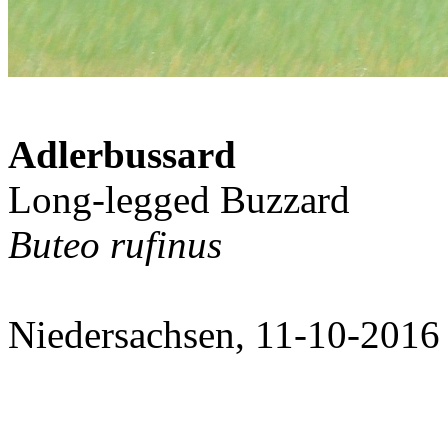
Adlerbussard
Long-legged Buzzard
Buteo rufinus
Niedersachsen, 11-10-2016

==

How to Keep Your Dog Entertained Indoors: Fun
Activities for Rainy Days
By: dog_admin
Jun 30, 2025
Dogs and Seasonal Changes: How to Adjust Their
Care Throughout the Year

...

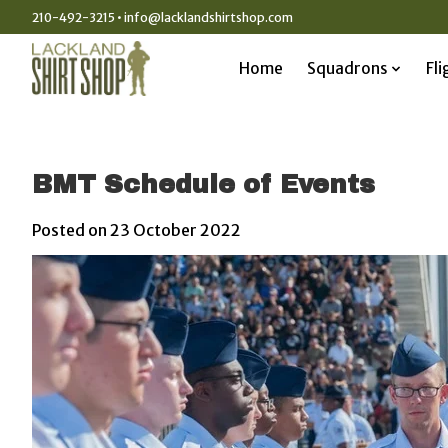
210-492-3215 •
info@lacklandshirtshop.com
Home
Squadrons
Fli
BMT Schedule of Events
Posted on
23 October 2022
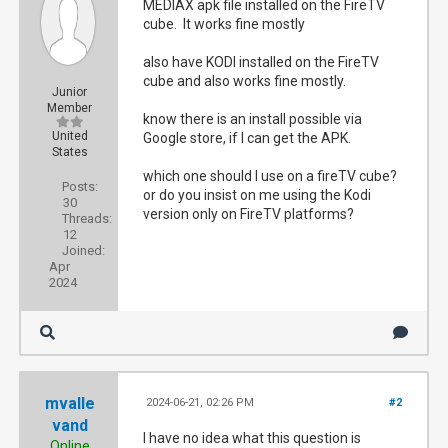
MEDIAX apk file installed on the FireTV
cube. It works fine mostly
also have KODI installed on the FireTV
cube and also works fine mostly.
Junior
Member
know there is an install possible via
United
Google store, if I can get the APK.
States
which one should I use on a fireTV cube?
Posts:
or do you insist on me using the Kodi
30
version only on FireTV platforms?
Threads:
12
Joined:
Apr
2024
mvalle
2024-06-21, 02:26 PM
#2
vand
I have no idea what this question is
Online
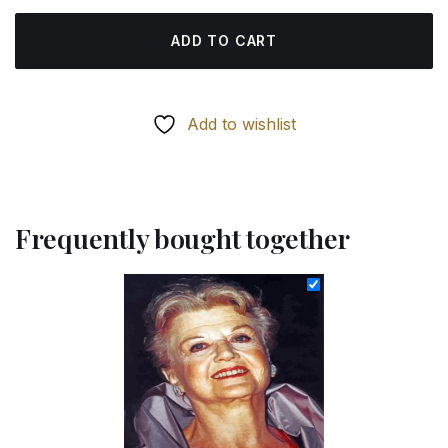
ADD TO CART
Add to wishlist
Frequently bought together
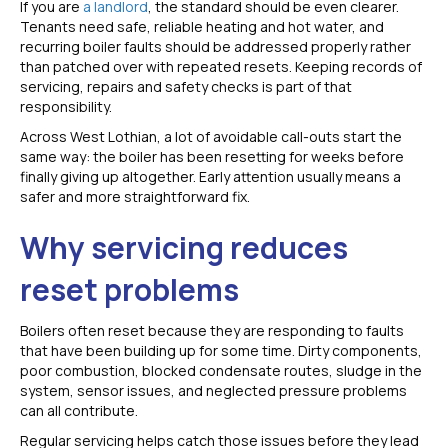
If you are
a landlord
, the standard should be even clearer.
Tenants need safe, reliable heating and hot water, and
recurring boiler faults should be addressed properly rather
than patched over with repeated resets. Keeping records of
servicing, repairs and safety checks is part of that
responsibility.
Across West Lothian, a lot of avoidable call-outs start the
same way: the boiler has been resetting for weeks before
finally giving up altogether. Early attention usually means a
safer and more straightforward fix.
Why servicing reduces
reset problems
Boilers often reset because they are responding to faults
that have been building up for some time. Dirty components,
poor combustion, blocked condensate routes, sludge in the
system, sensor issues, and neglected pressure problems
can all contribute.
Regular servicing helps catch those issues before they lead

**Work item**
Your answer is the exact run of lines above from the one with "also have KODI installed on the FireTV" through the one with "servicing, repairs and", both ends included, minus any picture.

**Result of this exercise**
also have KODI installed on the FireTV
cube and also works fine mostly.
Junior
Member
know there is an install possible via
United
Google store, if I can get the APK.
States
which one should I use on a fireTV cube?
Posts:
or do you insist on me using the Kodi
30
version only on FireTV platforms?
Threads:
12
Joined:
Apr
2024
mvalle
2024-06-21, 02:26 PM
#2
vand
I have no idea what this question is
Online
ADD TO CART
Add to wishlist
Frequently bought together
If you are
a landlord
, the standard should be even clearer.
Tenants need safe, reliable heating and hot water, and
recurring boiler faults should be addressed properly rather
than patched over with repeated resets. Keeping records of
servicing, repairs and safety checks is part of that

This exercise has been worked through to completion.